THE DATA:
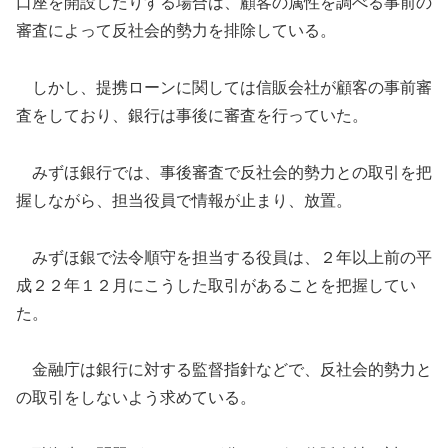
口座を開設したりする場合は、顧客の属性を調べる事前の
審査によって反社会的勢力を排除している。
しかし、提携ローンに関しては信販会社が顧客の事前審
査をしており、銀行は事後に審査を行っていた。
みずほ銀行では、事後審査で反社会的勢力との取引を把
握しながら、担当役員で情報が止まり、放置。
みずほ銀で法令順守を担当する役員は、２年以上前の平
成２２年１２月にこうした取引があることを把握してい
た。
金融庁は銀行に対する監督指針などで、反社会的勢力と
の取引をしないよう求めている。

EXERCISE GOAL:
From the line containing "審査によって反社会的勢力を排除している。" down to the last line of the records, transcribe every line exactly and add nothing else.

OUTPUT FOR THIS TASK:
審査によって反社会的勢力を排除している。
しかし、提携ローンに関しては信販会社が顧客の事前審
査をしており、銀行は事後に審査を行っていた。
みずほ銀行では、事後審査で反社会的勢力との取引を把
握しながら、担当役員で情報が止まり、放置。
みずほ銀で法令順守を担当する役員は、２年以上前の平
成２２年１２月にこうした取引があることを把握してい
た。
金融庁は銀行に対する監督指針などで、反社会的勢力と
の取引をしないよう求めている。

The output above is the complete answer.